The essence of right and left goes something like this: a Democrat might declare that since salt is essential to everyone’s meals, let’s give free salt. The Republican will come back with — oh and I suppose you want to give free pepper too and ketchup and mayo and pickles and why not just throw in some pate de foie gras. No, you lunk — the Democrat responds — I’m just talking about salt.
There’s a certain concrete-centrism (concrete boundedness) on the left, and a certain abstraction-centrism on the right. The Democrat talks of salt, and the Republican talks of the concept “condiment”. The Democrat talks of GE Bonds, the Republican talks of the rule of law. The first talks in terms of discrete limited concerns and the second talks in terms of broad abstractions.
In each case, this leads to lunacy when taken to extremes. Democrats can totally fail at some policy, causing destruction and misery, then turn around and apply the same policy to another concrete, never seeing the similarity in the abstract nature of both attempts. Republicans can tie themselves in ideological knots, trying to integrate irreconcilable abstractions like capitalism and the Sermon on the mount. Abstraction-boundedness leads some to spin wild conspiracy tales that don’t have to be grounded in reality.
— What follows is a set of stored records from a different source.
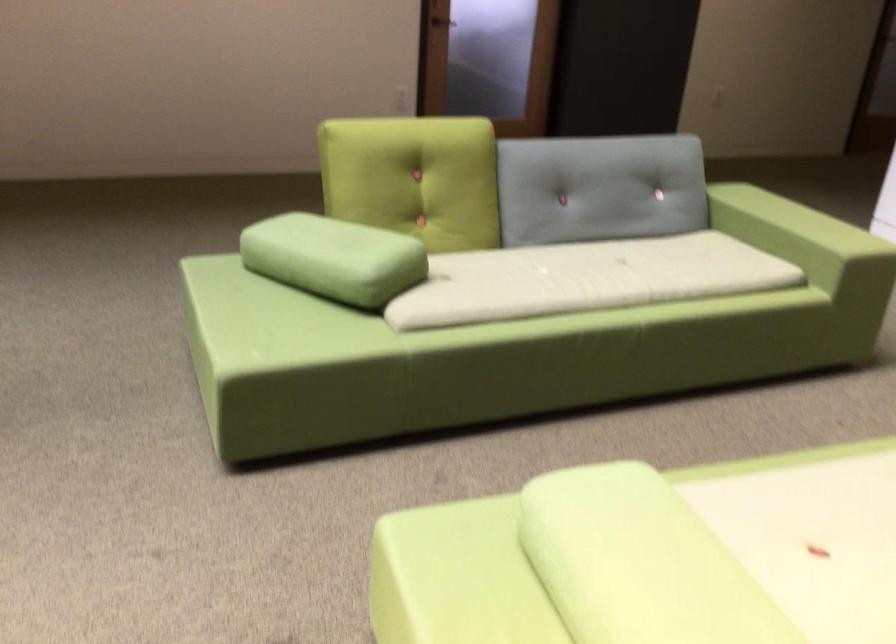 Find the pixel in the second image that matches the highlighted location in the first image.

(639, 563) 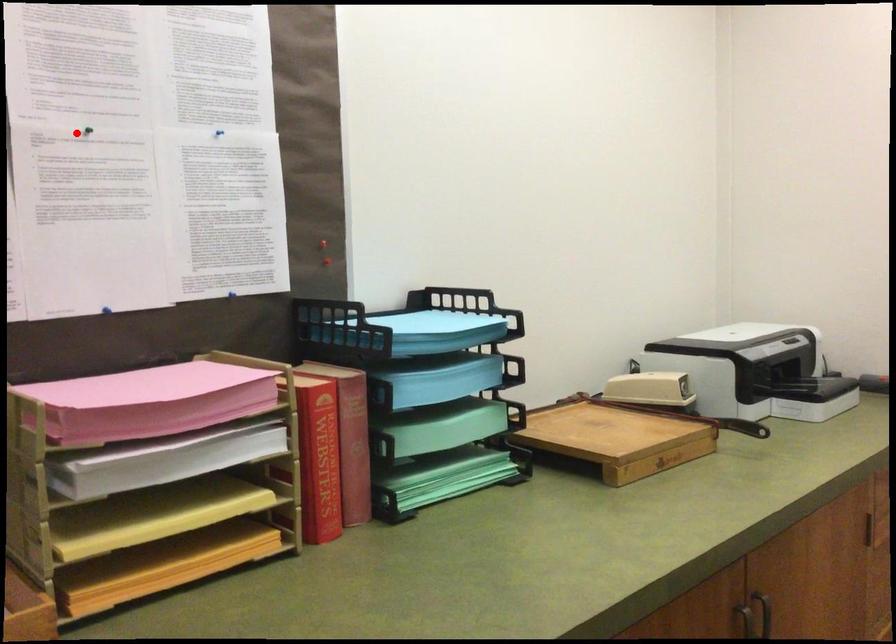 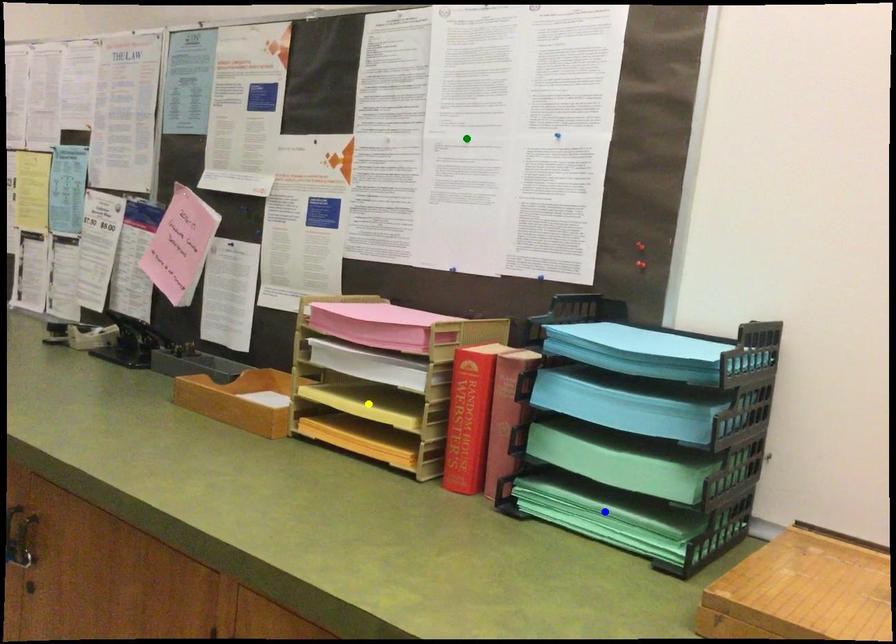 Question: I am providing you with two images of the same scene from different viewpoints. A red point is marked on the first image. You are given multiple points on the second image. In image 2, which mark is for the same physical point as the one in image 1?

Choices:
 (A) yellow point
 (B) blue point
 (C) green point

Answer: (C)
Unless Republicans abandon makey-up and learn to communicate with Democrats in terms of materialist non-abstract here-and-now or Democrats learn to integrate their disparate tinkerings and see the false principles and mistaken abstractions that underlie their failures, no communication is possible. I don’t see either adopting the mental habits of the other side any time soon. I don’t honestly know if they could.
The solution, of course, is to integrate both sides — to deal in both concretes and abstract principles, to understand that the moral and the practical are one, and to take concrete actions that are not irrational, but sound in both theory and practice. Neither side is quite up to the task as yet.